For centuries, artists have tried to capture the essence of the confusion and joy of being on your own in the world. Briston Maroney makes his own entry into this effort with his debut album “Sunflower.” Active in the indie scene for a number of years, Maroney has released three EPs since 2017, with “Indiana” being his most recent in 2019. “Sunflower,” which has a significantly lighter tone, comes in at a short ten tracks, which add up to thirty-four minutes in total. Maroney’s music has definite folk and southern rock influences as well as an emphasis on storytelling. He often explores themes such as love, loss and confusion. They are expertly conveyed by his moving voice, which is clearly the star of the album. As an artist, Maroney is invested in translating his emotional and physical journeys for his listeners, often giving off the persona of a perennial wanderer: a figure that many in their twenties can find relatable.

The production highlights Maroney’s voice and the quality of his sound in a way that creates a sense of intimacy. All of the musical choices come together to create the illusion that the artist is speaking directly to you and letting you into the emotions he is experiencing. While there are certainly times when Maroney feels less accessible, particularly when his voice is bolstered by more instrumental tension, these moments also increase the emotional intensity of the song. Maroney balances these two modes fairly well throughout the album so that neither the emotional intensity reflected in the music nor the intimacy of his voice are lost. Even though “Sunflower” is a mostly upbeat album, there are always undertones of a quiet desperation in Maroney’s restrained vocals, which make the break out moments so satisfying. The listener can finally hear the full measure of desperation otherwise suppressed, making tracks such as “Sinkin’” and “Why” shine. “Sunflower” thrives off of fun distorted guitar rhythms that lend it a somewhat deceptively upbeat tone consistent throughout the album. These are tied together with drums and an acoustic guitar, with other instruments and elements (such as layered voices) occasionally used for support.

Briston Maroney’s studio album, ‘Sunflower,’ released April 9. (Atlantic Records/Angelina Castillo)

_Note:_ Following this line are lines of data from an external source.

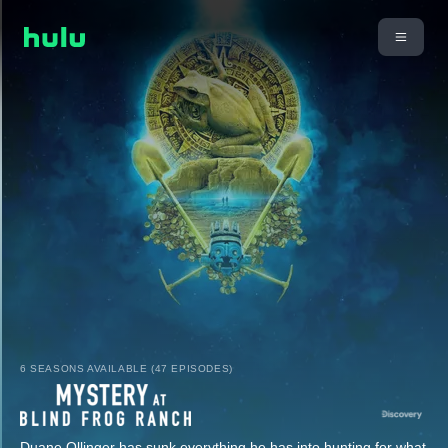
6 SEASONS AVAILABLE (47 EPISODES)
Duane Ollinger has sunk everything he has into hunting for what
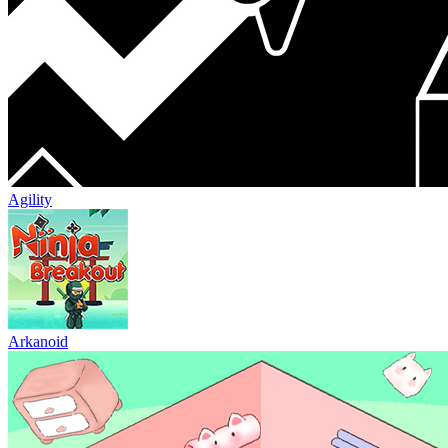
Agility
Arkanoid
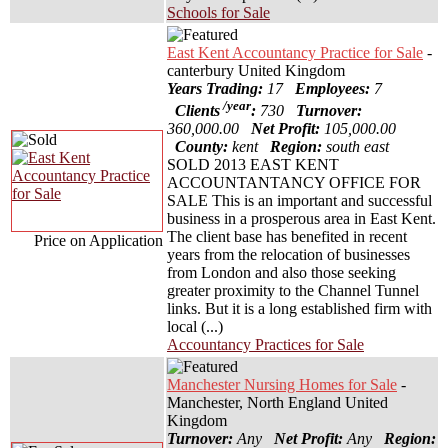
Schools for Sale
East Kent Accountancy Practice for Sale
-
canterbury United Kingdom
Years Trading:
17
Employees:
7
/year
Clients
:
730
Turnover:
360,000.00
Net Profit:
105,000.00
County:
kent
Region:
south east
SOLD 2013 EAST KENT
ACCOUNTANTANCY OFFICE FOR
SALE This is an important and successful
business in a prosperous area in East Kent.
The client base has benefited in recent
Price on Application
years from the relocation of businesses
from London and also those seeking
greater proximity to the Channel Tunnel
links. But it is a long established firm with
local (...)
Accountancy Practices for Sale
Manchester Nursing Homes for Sale
-
Manchester, North England United
Kingdom
Turnover:
Any
Net Profit:
Any
Region:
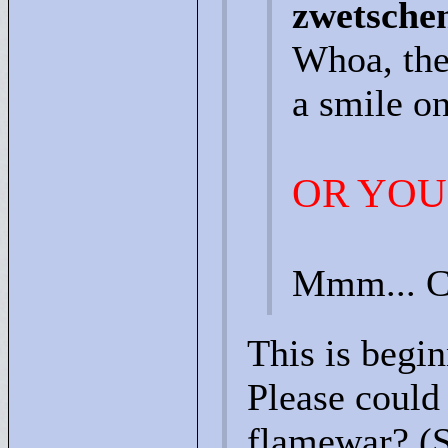
zwetsche
Whoa, the
a smile on
OR YOU
Mmm... C
This is begin
Please could 
flamewar? (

Maroney crafts a narrative exploring confusion, love and the general feeling of being lost in the world, with the related emotions all existing in the amalgam of Maroney’s vulnerable narrators. His lyrics often directly address the listener or some other character, which adds to the intimate tone of the record. Maroney’s overarching thoughts are expressed in “Bottle Rocket” when he says, “Come to find/ I’m the one that will decide my life/ It just takes a little time.” The album’s primary emotions are handled in a beautiful, honest way, with lines such as “It’s a job seven days a week/ To make things harder than they have to be,” which appear in “Deep Sea Diver.” The strength of Maroney’s storytelling is evident and speaks to the folk influences of this album. Along with his exploration of the abstract, he constantly features concrete imagery suggesting distinct settings, such as cities and roads. Another repeated thread concerns doors and locks. In “Bottle Rocket,” Maroney says, “Seems I forgot/ The closed door isn’t always locked,” indicating that he feels trapped and seeks a way out of his emotional turmoil. A reversal takes place later in the album when Maroney sings, “Stay inside, but my doors don’t lock,” in  “The Kids.” While “The Kids” is all about joy and idealism, other songs such as “It’s Still Cool If You Don’t” are more angst-ridden. Appearing as the third track on “Sunflower” and the first single to be released, “It’s Still Cool If You Don’t” is the best song on the album; the narrator’s uncertainty and vulnerability shine through as he expresses a reserved hope paired with a fear of rejection. The last track, “Say My Name,” features Maroney and an acoustic guitar in a vulnerable musing on love, loss and acceptance, which reinforces the intimacy of the entire album. 

While “Sunflower” is a good debut album, some of Maroney’s previous works are stronger. His EP “Carnival” features five songs that are generally more intense musically and vocally. Not only do they tell a more cohesive story altogether, but every track is excellent and does a brilliant job of mining the desperate quality of Maroney’s voice for its full emotional value. I would personally rather listen to a shorter album in which the songwriting and storytelling quality is stronger than a slightly longer album that is less consistent. 

Overall, “Sunflower” is a highly enjoyable indie listen that features satisfying vocals and vibrant storytelling. Maroney grapples with life in a vulnerable and intimate way that will stick with listeners long after the last track has played.